** Data follows **

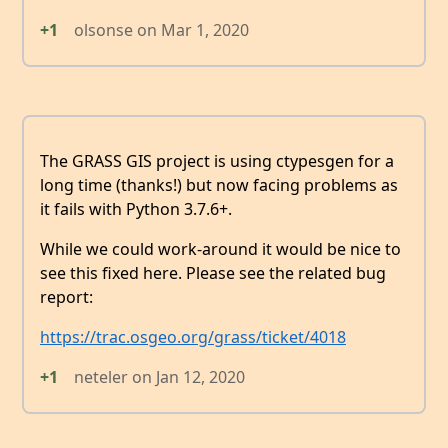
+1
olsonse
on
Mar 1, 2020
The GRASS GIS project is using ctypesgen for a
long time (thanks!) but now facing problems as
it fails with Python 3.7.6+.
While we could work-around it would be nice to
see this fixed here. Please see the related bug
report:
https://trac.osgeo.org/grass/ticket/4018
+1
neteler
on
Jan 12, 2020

** End of Data **
** Data follows **

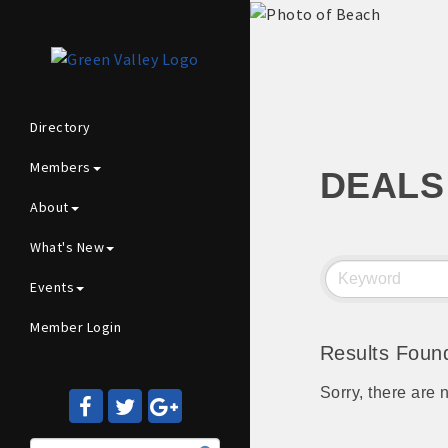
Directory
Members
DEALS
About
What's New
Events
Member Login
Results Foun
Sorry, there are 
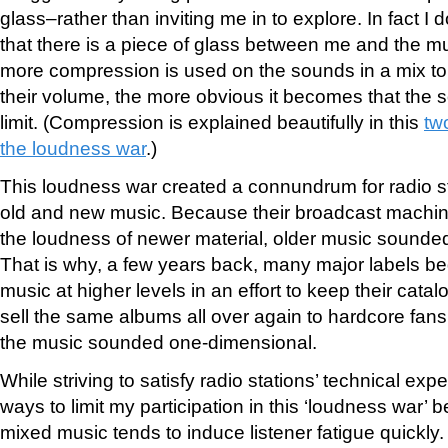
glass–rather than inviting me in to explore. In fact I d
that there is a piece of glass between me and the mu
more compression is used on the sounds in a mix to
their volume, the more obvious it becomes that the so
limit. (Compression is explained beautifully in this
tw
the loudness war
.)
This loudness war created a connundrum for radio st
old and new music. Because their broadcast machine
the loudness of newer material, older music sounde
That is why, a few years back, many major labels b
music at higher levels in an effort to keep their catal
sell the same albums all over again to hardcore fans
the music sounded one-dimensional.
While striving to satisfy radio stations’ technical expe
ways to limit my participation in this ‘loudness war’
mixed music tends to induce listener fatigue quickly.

** End of Data **
** Data follows **

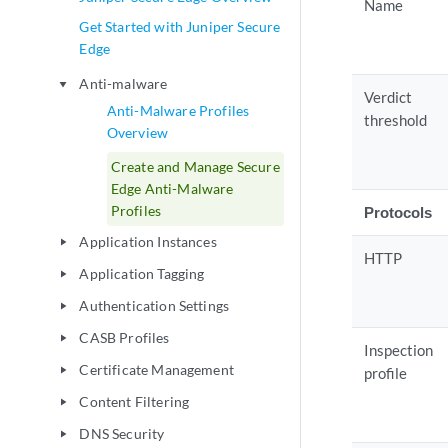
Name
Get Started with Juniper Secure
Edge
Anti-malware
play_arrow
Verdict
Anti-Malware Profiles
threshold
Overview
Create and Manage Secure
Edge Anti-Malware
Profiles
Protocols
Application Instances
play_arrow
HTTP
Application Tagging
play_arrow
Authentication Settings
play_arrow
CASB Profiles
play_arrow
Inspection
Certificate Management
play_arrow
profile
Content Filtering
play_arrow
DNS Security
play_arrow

** End of Data **

■ **Task to carry out**: Nothing but a number should be written: how many lines of the preceding listing contain "Profiles".

■ **Task response**: 3